Non, pas un fast-food — une "restauration rapide de qualité", nuance d'une importance capitale. Bruno Verjus, 67 ans, seul Français jamais monté sur le podium du 50 Best, ferme La Table, dans le 12e arrondissement de Paris, le 22 décembre. Et il le dit cash: le fine dining, c'est fini.
Le mec qui retourne sa veste (et son piano)
Autodidacte, ancien photographe et chroniqueur gastronomique, Verjus a fait de sa Table une machine de guerre: poissons, coquillages, légumes de saison, précision d'horloger. Sauf que la machine tournait à vide. En 2024, l'agence AFP constatait un service rempli au quart, clientèle quasi exclusivement étrangère. Quand on facture 480 euros à des touristes qui rentrent chez eux le lendemain, on vend du rêve, pas de la fidélité. Le chef l'assume: exclure des gens de sa table le met mal à l'aise. Voilà un discours qu'on n'entend pas souvent dans les palais étoilés. Plutôt que de baisser le ticket ou de multiplier les couverts, il choisit la sortie par le haut et change radicalement de braquet.

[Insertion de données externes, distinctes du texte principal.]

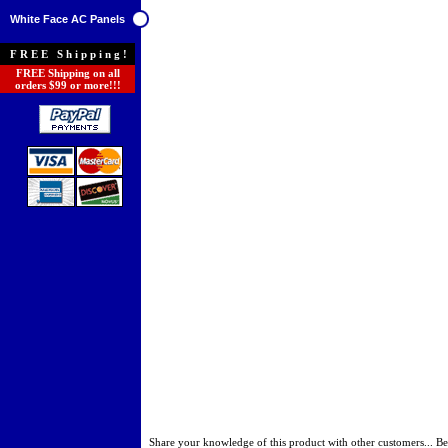
White Face AC Panels
FREE Shipping!
FREE Shipping on all
orders $99 or more!!!
Share your knowledge of this product with other customers...
Be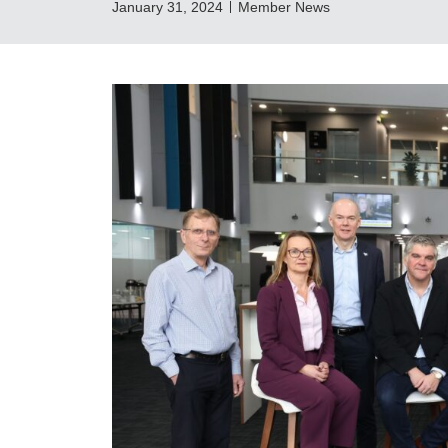
January 31, 2024
Member News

Fast Lane: l'anti-burger du palace
Son nouveau concept s'appellera Fast Lane. Verjus lui-même le présente comme une restauration rapide, mais de qualité — ni fast-food, ni haute gastronomie. Comprenez: pas de menu dégustation à rallonge, pas de viande bovine transformée en pulpe industrielle non plus. Le positionnement est trouble, et c'est justement ce qui rend l'affaire savoureuse. Si le mec qui fait des huîtres comme personne arrive à caser sa cuisine dans un format express, on tient peut-être un vrai sujet de fond. À voir ce qu'il entend par "rapide": un service au comptoir minute, une carte resserrée, des produits quand même sourcés comme avant? Mystère. Pas de date d'ouverture, pas de lieu précis, pas de prix annoncé. Pour l'instant, on a juste une promesse — et chez Verjus, mieux vaut attendre que le premier service ouvre ses portes pour juger sur pièce.
Ce que ça dit de la haute en France
La fermeture s'inscrit dans une équation que tous les étoilés connaissent: coûts de main-d'œuvre qui flambent, clientèle française qui serre les cordons, touristes asiatiques en berne. Tenir un restaurant gastronomique à 480 euros le menu en 2026, ça tient du sacerdoce économique. Verjus préfère saborder sa propre table plutôt que de la transformer en piège à rentabilité. C'est un geste rare. Et si Fast Lane cartonne, attendez-vous à voir débarquer une vague de chefs étoilés qui voudront refaire le coup à moindres frais. La rue de la restauration rapide française n'a pas fini de changer de visage.